Barum is a Czech brand, and one of the most prominent in the Eastern Europe as a whole. Back in Czechoslovakia, they were the main tire enterprise in the country. Now they are a subsidiary of German Continental, as well as a brand with a somewhat questionable reputation.

Who makes Barum tires? The bulk of Barum’s industrial might is located in their home town of Otrokovice. Naturally, they also use Continental’s resources and sites, but to a fairly limited degree.
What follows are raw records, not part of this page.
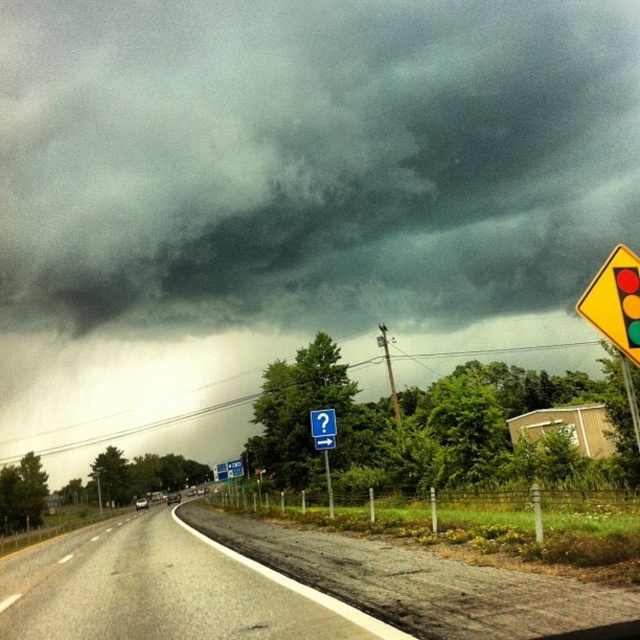 Does yellow plastic traffic light at right have a lesser height compared to blue plastic sign at center?

Incorrect, yellow plastic traffic light at right's height does not fall short of blue plastic sign at center's.

Does point (588, 312) come behind point (328, 433)?

No.

Is point (604, 304) farther from camera compared to point (324, 424)?

No, it is not.

At what (x,y) coordinates should I click in order to perform the action: click on yellow plastic traffic light at right. Please return your answer as a coordinate pair (x, y). The image size is (640, 640). Looking at the image, I should click on (616, 301).

Does asphalt road at lower left have a greater width compared to brushed metal signpost at center?

Indeed, asphalt road at lower left has a greater width compared to brushed metal signpost at center.

Is point (180, 625) more distant than point (326, 474)?

No, (180, 625) is closer to viewer.

You are a GUI agent. You are given a task and a screenshot of the screen. Output one action in this format:
    pyautogui.click(x=<x>, y=<y>)
    Task: Click on the asphalt road at lower left
    
    Given the screenshot: What is the action you would take?
    pyautogui.click(x=163, y=589)

You are a GUI agent. You are given a task and a screenshot of the screen. Output one action in this format:
    pyautogui.click(x=<x>, y=<y>)
    Task: Click on the asphalt road at lower left
    The image size is (640, 640).
    Given the screenshot: What is the action you would take?
    pyautogui.click(x=163, y=589)

Is asphalt road at lower left to the right of blue plastic sign at center from the viewer's perspective?

No, asphalt road at lower left is not to the right of blue plastic sign at center.

Is point (332, 620) farther from camera compared to point (324, 440)?

No, it is not.

At what (x,y) coordinates should I click in order to perform the action: click on asphalt road at lower left. Please return your answer as a coordinate pair (x, y). The height and width of the screenshot is (640, 640). Looking at the image, I should click on (163, 589). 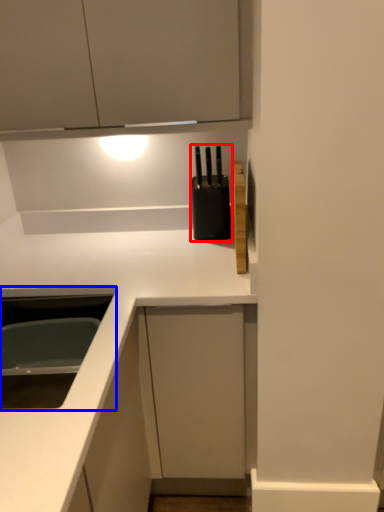 Question: Which of the following is the closest to the observer, appliance (highlighted by a red box) or sink (highlighted by a blue box)?

Choices:
 (A) appliance
 (B) sink

Answer: (B) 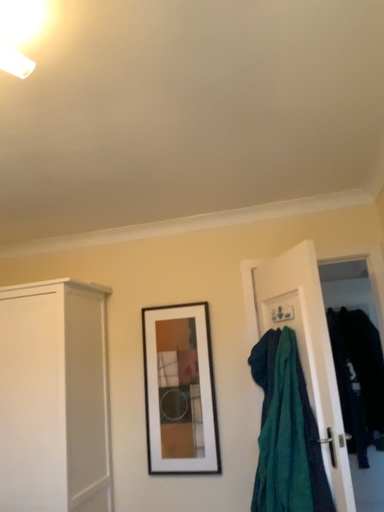 Question: Is teal fabric at right at the right side of wooden framed artwork at center?

Choices:
 (A) no
 (B) yes

Answer: (B)

Question: From the image's perspective, does teal fabric at right appear lower than wooden framed artwork at center?

Choices:
 (A) yes
 (B) no

Answer: (B)

Question: Is teal fabric at right outside of wooden framed artwork at center?

Choices:
 (A) yes
 (B) no

Answer: (A)

Question: From the image's perspective, is teal fabric at right on top of wooden framed artwork at center?

Choices:
 (A) yes
 (B) no

Answer: (A)

Question: Is wooden framed artwork at center inside teal fabric at right?

Choices:
 (A) yes
 (B) no

Answer: (B)

Question: Is teal fabric at right to the left of wooden framed artwork at center from the viewer's perspective?

Choices:
 (A) no
 (B) yes

Answer: (A)

Question: Could you tell me if wooden framed artwork at center is facing dark blue fabric at right?

Choices:
 (A) no
 (B) yes

Answer: (A)

Question: From the image's perspective, is wooden framed artwork at center located above dark blue fabric at right?

Choices:
 (A) no
 (B) yes

Answer: (B)

Question: Is wooden framed artwork at center far from dark blue fabric at right?

Choices:
 (A) yes
 (B) no

Answer: (A)

Question: From the image's perspective, is wooden framed artwork at center below dark blue fabric at right?

Choices:
 (A) no
 (B) yes

Answer: (A)

Question: Is the position of wooden framed artwork at center less distant than that of dark blue fabric at right?

Choices:
 (A) yes
 (B) no

Answer: (A)

Question: Is wooden framed artwork at center smaller than dark blue fabric at right?

Choices:
 (A) yes
 (B) no

Answer: (A)

Question: Is wooden framed artwork at center thinner than white matte cabinet at left?

Choices:
 (A) no
 (B) yes

Answer: (B) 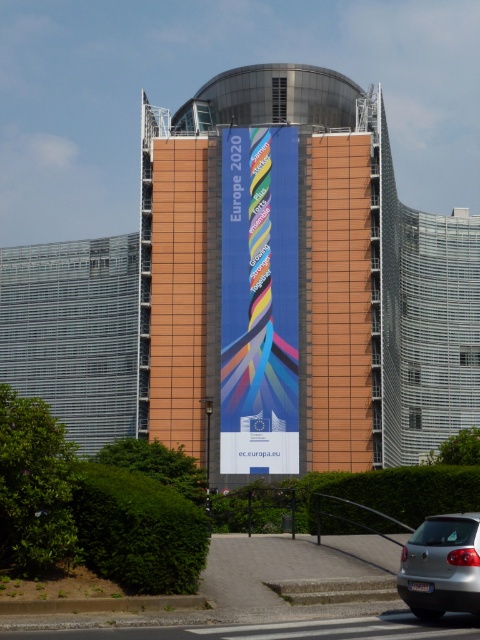 From the picture: Does blue fabric banner at center have a greater width compared to satin silver sedan at lower right?

Yes.

Is blue fabric banner at center taller than satin silver sedan at lower right?

Yes.

Who is more forward, (269,243) or (417,554)?

Point (417,554) is more forward.

You are a GUI agent. You are given a task and a screenshot of the screen. Output one action in this format:
    pyautogui.click(x=<x>, y=<y>)
    Task: Click on the blue fabric banner at center
    
    Given the screenshot: What is the action you would take?
    pyautogui.click(x=259, y=301) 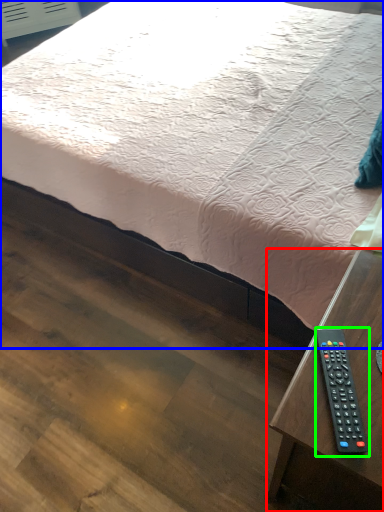 Question: Considering the real-world distances, which object is closest to table (highlighted by a red box)? bed (highlighted by a blue box) or remote control (highlighted by a green box).

Choices:
 (A) bed
 (B) remote control

Answer: (B) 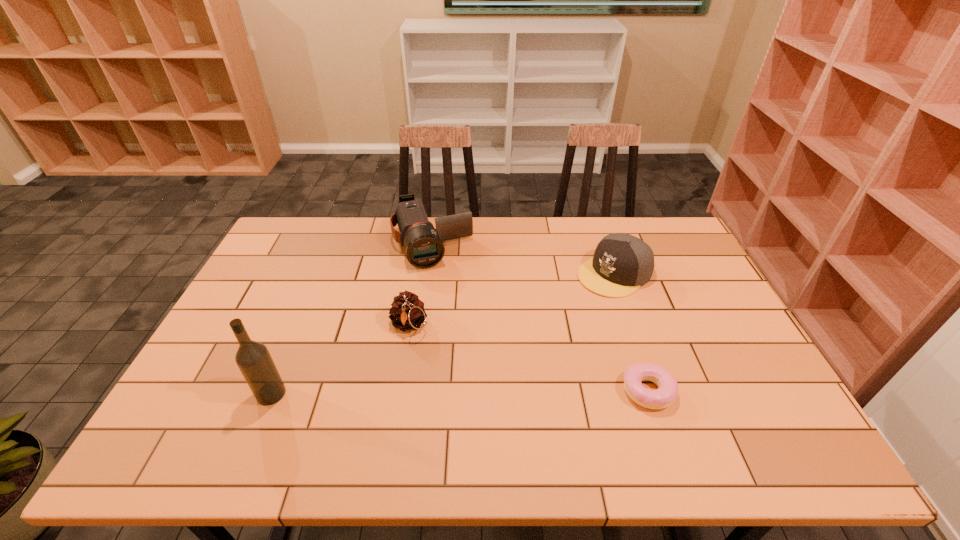 You are a GUI agent. You are given a task and a screenshot of the screen. Output one action in this format:
    pyautogui.click(x=<x>, y=<y>)
    Task: Click on the vacant space situated on the front-facing side of the cap
    
    Given the screenshot: What is the action you would take?
    pyautogui.click(x=513, y=336)

The height and width of the screenshot is (540, 960). Find the location of `vacant region located on the lens of the camcorder`. vacant region located on the lens of the camcorder is located at coordinates (469, 351).

Where is `vacant area situated 0.180m on the lens of the camcorder`? The height and width of the screenshot is (540, 960). vacant area situated 0.180m on the lens of the camcorder is located at coordinates (454, 308).

I want to click on free space located on the lens of the camcorder, so click(458, 318).

Identify the location of vacant space situated with a leaf charm attached to the third farthest object. The image size is (960, 540). (407, 407).

I want to click on vacant position located 0.120m with a leaf charm attached to the third farthest object, so click(408, 377).

Where is `free location located 0.150m with a leaf charm attached to the third farthest object`? free location located 0.150m with a leaf charm attached to the third farthest object is located at coordinates (408, 387).

This screenshot has width=960, height=540. I want to click on cap located at the far edge, so click(x=622, y=263).

Where is `camcorder that is at the far edge`? This screenshot has width=960, height=540. camcorder that is at the far edge is located at coordinates [423, 243].

Identify the location of vodka positioned at the near edge. (253, 359). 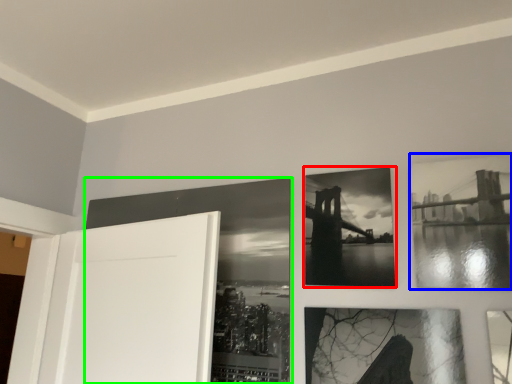 Question: Estimate the real-world distances between objects in this image. Which object is closer to picture frame (highlighted by a red box), picture frame (highlighted by a blue box) or picture frame (highlighted by a green box)?

Choices:
 (A) picture frame
 (B) picture frame

Answer: (A) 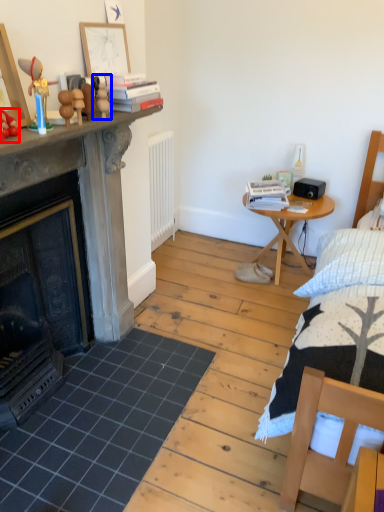 Question: Which point is closer to the camera, toy (highlighted by a red box) or toy (highlighted by a blue box)?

Barum tires are problematic. It’s not too easy to understand when these tires start to misbehave, although they are good on the regular dry roads. On wet, they may suffer (although there isn’t a lot of hydroplaning, reportedly). On snow and ice, they aren’t too good.
Bottom-line: it’s better to use the summer tires, or winter if you expect mild winters ahead.
The good thing about them is their durability. The mileage can be different, owing to their generally uneven wear. However, they are generally very sturdy and can live for quite a long time if you don’t jam them into obstacles. In these cases, they can die very soon.
They are soft. It does contribute to their flimsiness on the sides, but, contrary to expectations, doesn’t mean the drive will be all too comfortable. The tires are pretty noisy, you see. In fact, it’s one of the main disadvantages noted by most people. Unless you don’t mind a bit of extra sound, refrain from buying them.
The pricing can differ, but they are all in the ‘affordable’ category. The costlier (i.e. ‘not cheapest’) tires are somewhat better, and their grip problems aren’t as prominent in these. It doesn’t mean you need to overpay – you just have to pay a bit more than a token price.
In terms of cost-effectiveness of these better costlier tires, they are worse than even some Chinese brands. It’s a matter of what region you trust, which isn’t really rational. You essentially pay more simply because the tires are made in Europe, that’s all.
You can do better than that, but if you can’t find anything suitable (or if you don’t trust/bother looking into the Chinese tires), they’ll do fine. Just be extra careful if you drive Barum rubbers. They can be dangerous under harsh conditions.